The story's housewife/protagonist is visited during the night by a specter who washes her feet and suddenly liberates her from any need to sleep. Night after night, she's awake, reading books, eating chocolate, and seeing how different the world looks, starting with her husband, a dentist who notices no change in his wife.
"I said nothing about my trance or my night without sleep," says the woman in the original Murakami story. "What good would it have done?"
The play could easily have been a monologue, which is what the Murakami story is. Instead, Sleep is 70 minutes of near-constant video projected into the onstage cube that is the show's circumscribed world. Some 130 sound cues employ an array of 100 or so musical instruments that subtly control the auditory environment. As the story slips into an alternate existence, the actors move in a choreography with ever-so-slightly abstracted normality.
Reality is adjusted as a composer would revise a musical score: "Her husband acts like he's doing everyday tasks … but the pace and rhythm changes," says Dickstein. "That's how we tell the story of the woman's changing perspective. We see the world around her change." Even the dinner table slowly seems to roll over on its side — in a change of perspective that's the theatrical equivalent of a cinematic overhead shot.
Dickstein sees latter-day parallels with Ibsen's story of domestic liberation in A Doll's House. "You have a path that you set for yourself that the world expects from you, but there's an airlessness around it that's not allowing you to become who you want to become," she says. "This woman has slammed the door on her life and says she doesn't have to play by the rules anymore … but she's in a minefield."
Even the mines are enigmatic: The story ends with the woman in a car that's about to be overturned by shadow figures. This isn't a spoiler, because there's no consensus interpretation of what the ending means.
"My mind was deep in concentration and expanding," the woman says. "If I wanted, I could have seen into the uttermost depths of the universe. But I decided not to look. It was too soon for that."
The production goes on to the prestigious Next Wave Festival at the Brooklyn Academy of Music Nov. 29 to Dec. 2. But the Annenberg stop — specifically the performing art center's more intimate Harold Prince Theatre — is crucial, with eight days of technical rehearsals.

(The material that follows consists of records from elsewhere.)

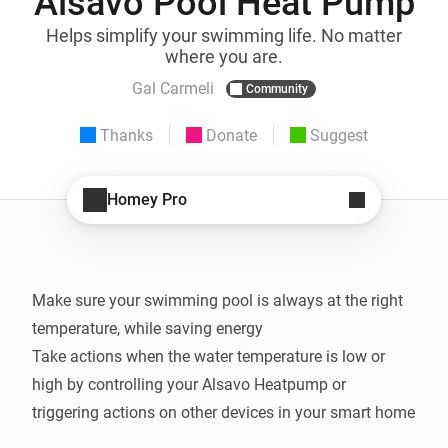
Alsavo Pool Heat Pump
Helps simplify your swimming life. No matter
where you are.
Gal Carmeli
Community
Thanks
Donate
Suggest
Homey Pro
Make sure your swimming pool is always at the right 
temperature, while saving energy

Take actions when the water temperature is low or 
high by controlling your Alsavo Heatpump or 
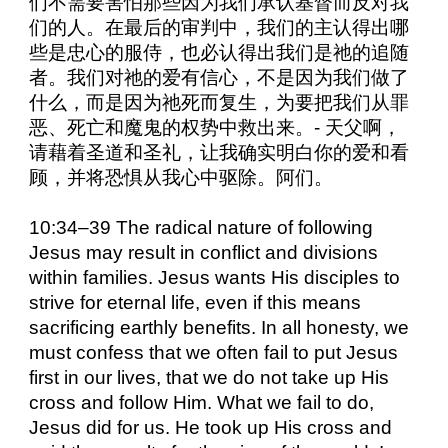
们不需要害怕那些因为我们承认基督而反对我
们的人。在最后的审判中，我们的主认得出哪
些是忠心的服侍，也必认得出我们是祂的追随
者。我们对祂的爱有信心，不是因为我们做了
什么，而是因为祂死而复生，为要把我们从罪
恶、死亡和魔鬼的权势中救出来。- 天父啊，
请藉着圣道和圣礼，让我确实明白你的爱和看
顾，并将恐惧从我心中驱除。阿们。
10:34–39 The radical nature of following
Jesus may result in conflict and divisions
within families. Jesus wants His disciples to
strive for eternal life, even if this means
sacrificing earthly benefits. In all honesty, we
must confess that we often fail to put Jesus
first in our lives, that we do not take up His
cross and follow Him. What we fail to do,
Jesus did for us. He took up His cross and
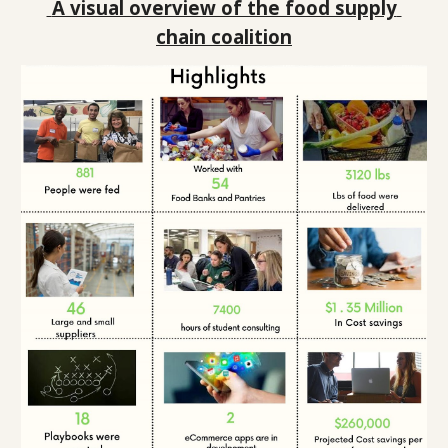
A visual overview of the food supply 
chain coalition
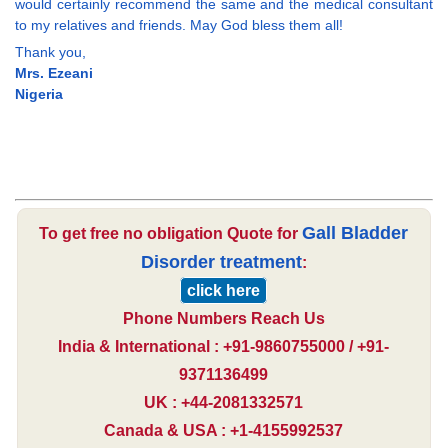
would certainly recommend the same and the medical consultant
to my relatives and friends. May God bless them all!
Thank you,
Mrs. Ezeani
Nigeria
Gall Bladder
To get free no obligation Quote for
Disorder treatment
:
click here
Phone Numbers Reach Us
India & International : +91-9860755000 / +91-
9371136499
UK : +44-2081332571
Canada & USA : +1-4155992537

Nothing close to that would be possible amid the Brooklyn Academy's festival schedule. "This is something that Annenberg can do well," said Chris Gruits, executive and artistic director of the center. "It's a very detailed production. … It's creating a world within a world." Part of the deal at Annenberg is that theater students at the University of Pennsylvania get to observe the production's final launch from the inside out.
The one thing missing has been input from Murakami himself, who lives quietly in Japan, and who approved the adaptation but hasn't had any more than the most indirect interaction with Dickstein and company. Obviously, he isn't likely to see their work.
But if Dickstein could ask Murakami anything, what would it be? The question seems overwhelming with possibilities. "What do you dream about?" Dickstein said after a long pause. "I love his mind and imagination, and I would like to ask something that would help me get inside of it and see the way he sees the world."
Who knows what she would find? At the end of the story, the woman says, "My mind is crammed full of thick darkness. It's not taking me anywhere."
Performances are 8 p.m. Friday and 2 and 7:30 p.m. Saturday at the Annenberg Center for the Performing Arts, 3680 Walnut St.